• Transcribed page contents
= = = = = = =

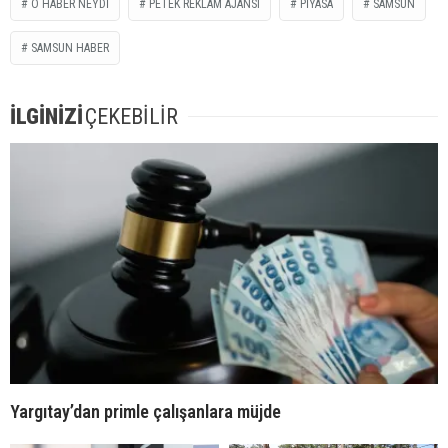
O HABER NEYDİ
PETEK REKLAM AJANSI
PİYASA
SAMSUN
SAMSUN HABER
İLGİNİZİ
ÇEKEBİLİR
Yargıtay’dan primle çalışanlara müjde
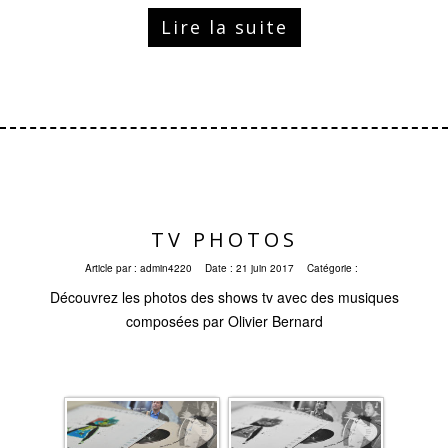
Lire la suite
TV PHOTOS
Article par :
admin4220
Date :
21 juin 2017
Catégorie :
Découvrez les photos des shows tv avec des musiques
composées par Olivier Bernard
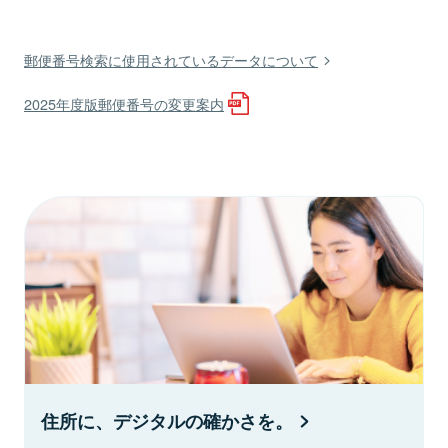
郵便番号検索に使用されているデータについて
2025年度版郵便番号の変更案内
住所に、デジタルの確かさを。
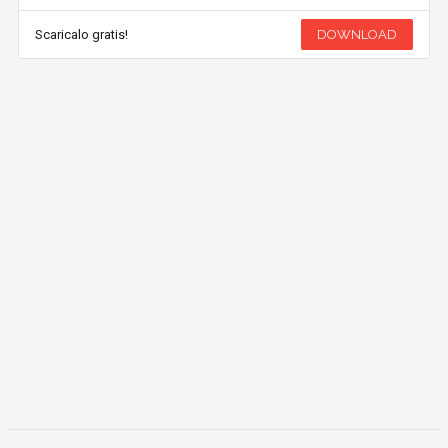
Scaricalo gratis!
DOWNLOAD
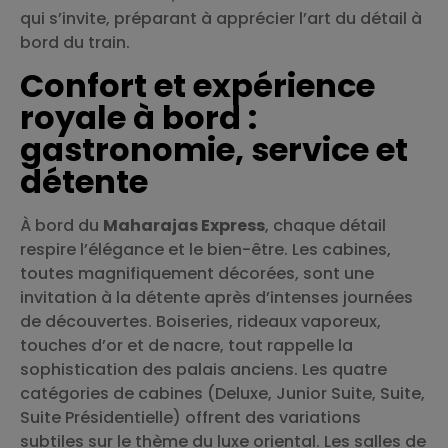
qui s’invite, préparant à apprécier l’art du détail à
bord du train.
Confort et expérience
royale à bord :
gastronomie, service et
détente
À bord du
Maharajas Express
, chaque détail
respire l’élégance et le bien-être. Les cabines,
toutes magnifiquement décorées, sont une
invitation à la détente après d’intenses journées
de découvertes. Boiseries, rideaux vaporeux,
touches d’or et de nacre, tout rappelle la
sophistication des palais anciens. Les quatre
catégories de cabines (Deluxe, Junior Suite, Suite,
Suite Présidentielle) offrent des variations
subtiles sur le thème du luxe oriental. Les salles de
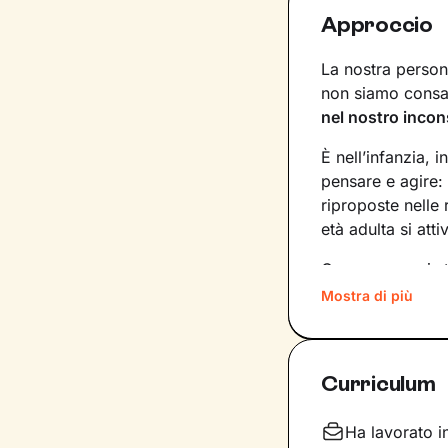
Approccio
La nostra persona
non siamo consap
nel nostro incon
È nell’infanzia, i
pensare e agire:
riproposte nelle
età adulta si att
Conoscere noi st
quinte: raggiung
Mostra di più
svincolare il pre
Nel percorso che
Curriculum
aiutandoti a far
e
come ti relazioni
definiscono ma d
Ha lavorato i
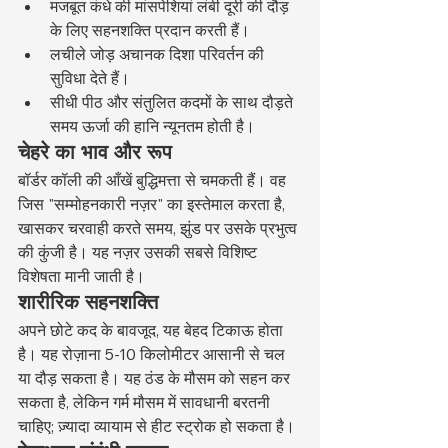
मजबूत कंधे की मांसपेशियां लंबी दूरी की दौड़ 
के लिए सहनशक्ति प्रदान करती हैं।
लचीले जोड़ अचानक दिशा परिवर्तन की 
सुविधा देते हैं।
सीधी पीठ और संतुलित कदमों के साथ दौड़ते 
समय ऊर्जा की हानि न्यूनतम होती है।
चेहरे का भाव और रूप
बॉर्डर कॉली की आँखें बुद्धिमत्ता से चमकती हैं। वह 
जिस "सम्मोहनकारी नज़र" का इस्तेमाल करता है, 
खासकर चरवाही करते समय, झुंड पर उसके प्रभुत्व 
की कुंजी है। यह नज़र उसकी सबसे विशिष्ट 
विशेषता मानी जाती है।
शारीरिक सहनशक्ति
अपने छोटे कद के बावजूद, यह बेहद टिकाऊ होता 
है। यह रोज़ाना 5-10 किलोमीटर आसानी से चल 
या दौड़ सकता है। यह ठंड के मौसम को सहन कर 
सकता है, लेकिन गर्म मौसम में सावधानी बरतनी 
चाहिए; ज़्यादा व्यायाम से हीट स्ट्रोक हो सकता है।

= = = = = = =

• Problem description
Reproduce nothing but the lines that run from the line containing "royale à bord" through the last line of the records, inclusive. Omit the pictures.

• Your response
royale à bord :
gastronomie, service et
détente
À bord du
Maharajas Express
, chaque détail
respire l’élégance et le bien-être. Les cabines,
toutes magnifiquement décorées, sont une
invitation à la détente après d’intenses journées
de découvertes. Boiseries, rideaux vaporeux,
touches d’or et de nacre, tout rappelle la
sophistication des palais anciens. Les quatre
catégories de cabines (Deluxe, Junior Suite, Suite,
Suite Présidentielle) offrent des variations
subtiles sur le thème du luxe oriental. Les salles de
Approccio
La nostra persona
non siamo consap
nel nostro incon
È nell’infanzia, i
pensare e agire:
riproposte nelle
età adulta si att
Conoscere noi st
quinte: raggiung
Mostra di più
svincolare il pre
Nel percorso che
Curriculum
aiutandoti a far
e
come ti relazioni
definiscono ma d
Ha lavorato i
मजबूत कंधे की मांसपेशियां लंबी दूरी की दौड़ 
के लिए सहनशक्ति प्रदान करती हैं।
लचीले जोड़ अचानक दिशा परिवर्तन की 
सुविधा देते हैं।
सीधी पीठ और संतुलित कदमों के साथ दौड़ते 
समय ऊर्जा की हानि न्यूनतम होती है।
चेहरे का भाव और रूप
बॉर्डर कॉली की आँखें बुद्धिमत्ता से चमकती हैं। वह 
जिस "सम्मोहनकारी नज़र" का इस्तेमाल करता है, 
खासकर चरवाही करते समय, झुंड पर उसके प्रभुत्व 
की कुंजी है। यह नज़र उसकी सबसे विशिष्ट 
विशेषता मानी जाती है।
शारीरिक सहनशक्ति
अपने छोटे कद के बावजूद, यह बेहद टिकाऊ होता 
है। यह रोज़ाना 5-10 किलोमीटर आसानी से चल 
या दौड़ सकता है। यह ठंड के मौसम को सहन कर 
सकता है, लेकिन गर्म मौसम में सावधानी बरतनी 
चाहिए; ज़्यादा व्यायाम से हीट स्ट्रोक हो सकता है।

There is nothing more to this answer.